The relationship between headache-attributed disability and lost productivity: 2. Empirical evidence from population-based studies in nine disparate countries

Background Headache disorders are disabling, with major consequences for productivity, yet the literature is silent on the relationship between headache-attributed disability and lost productivity, often erroneously regarding the two as synonymous. We evaluated the relationship empirically, having earlier found that investment in structured headache services would be cost saving, not merely cost-effective, if reductions in headache-attributed disability led to > 20% pro rata recovery of lost productivity. Methods We used individual participant data from Global Campaign population-based studies conducted in China, Ethiopia, India, Nepal, Pakistan and Russia, and from Eurolight in Lithuania, Luxembourg and Spain.
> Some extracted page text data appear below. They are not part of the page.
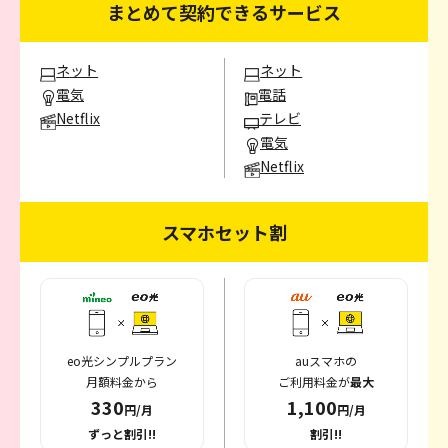
まとめて契約できるサービス
ネット
ネット
電気
電話
Netflix
テレビ
電気
Netflix
スマホセット割
eo光シンプルプラン
auスマホの
月額料金から
ご利用料金が
最大
330
1,100
円/月
円/月
ずっと割引!!
割引!!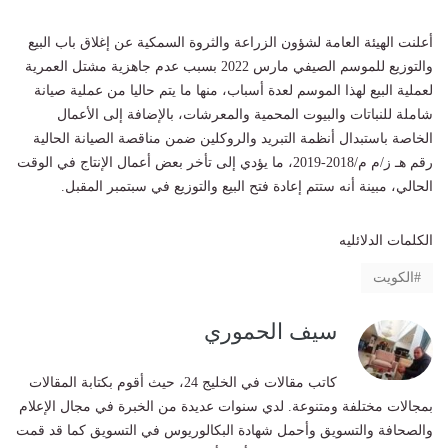
أعلنت الهيئة العامة لشؤون الزراعة والثروة السمكية عن إغلاق باب البيع
والتوزيع للموسم الصيفي مارس 2022 بسبب عدم جاهزية مشتل العمرية
لعملية البيع لهذا الموسم لعدة أسباب، منها ما يتم حاليا من عملية صيانة
شاملة للنباتات والبيوت المحمية والمعرشات، بالإضافة إلى الأعمال
الخاصة باستبدال أنظمة التبريد والروكلين ضمن مناقصة الصيانة الحالية
رقم هـ ز/م م/2018-2019، ما يؤدي إلى تأخر بعض أعمال الإنتاج في الوقت
الحالي، مبينة أنه ستتم إعادة فتح البيع والتوزيع في سبتمبر المقبل.
الكلمات الدلائليه
الكويت
سيف الحموري
كاتب مقالات في الخليج 24، حيث أقوم بكتابة المقالات
بمجالات مختلفة ومتنوعة. لدي سنوات عديدة من الخبرة في مجال الإعلام
والصحافة والتسويق وأحمل شهادة البكالوريوس في التسويق كما قد قمت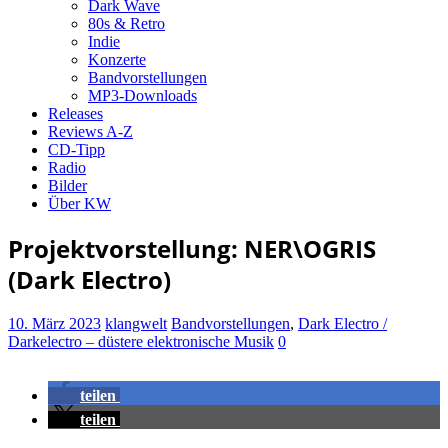
Dark Wave
80s & Retro
Indie
Konzerte
Bandvorstellungen
MP3-Downloads
Releases
Reviews A-Z
CD-Tipp
Radio
Bilder
Über KW
Projektvorstellung: NER\OGRIS
(Dark Electro)
10. März 2023
klangwelt
Bandvorstellungen
,
Dark Electro /
Darkelectro – düstere elektronische Musik
0
teilen
teilen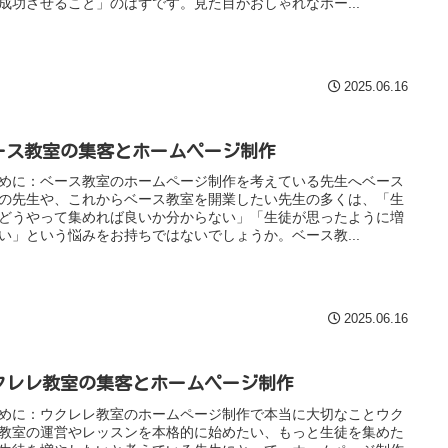
成功させること」のはずです。見た目がおしゃれなホー...
2025.06.16
ース教室の集客とホームページ制作
めに：ベース教室のホームページ制作を考えている先生へベース
の先生や、これからベース教室を開業したい先生の多くは、「生
どうやって集めれば良いか分からない」「生徒が思ったように増
い」という悩みをお持ちではないでしょうか。ベース教...
2025.06.16
クレレ教室の集客とホームページ制作
めに：ウクレレ教室のホームページ制作で本当に大切なことウク
教室の運営やレッスンを本格的に始めたい、もっと生徒を集めた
We assessed relationships in migraine and probable medication-overuse headache (pMOH), the most disabling common headache disorders. Available symptom data included headache frequency, usual duration and usual intensity. We used frequency and duration to estimate proportion of time in ictal state (pTIS). Disability, in the sense used by the Global Burden of Disease study, was measured as the product of pTIS and disability weight for the ictal state. Impairment was measured as pTIS * intensity. Lost productivity was measured as lost days (absence or < 50% productivity) from paid work and corresponding losses from household work over the preceding 3 months. We used Spearman correlation and linear regression analyses. Results For migraine, in a linear model, we found positive associations with lost paid worktime, significant (p < 0.05) in many countries and highly significant (p < 0.001) in some despite low values of R2 (0–0.16) due to high variance. With lost household worktime and total lost productivity (paid + household), associations were highly significant in almost all countries, although still with low R2 (0.04–0.22). Applying the regression equations for each country to the population mean migraine-attributed disability, we found pro rata recoveries of lost productivity in the range 16–56% (> 20% in all countries but Pakistan). Analysing impairment rather than disability increased variability. For pMOH, with smaller numbers, associations were generally weaker, occasionally negative and mostly not significant. Conclusion Relief of disability through effective treatment of migraine is expected, in most countries, to recover > 20% pro rata of lost productivity, above the threshold for investment in structured headache services to be cost saving.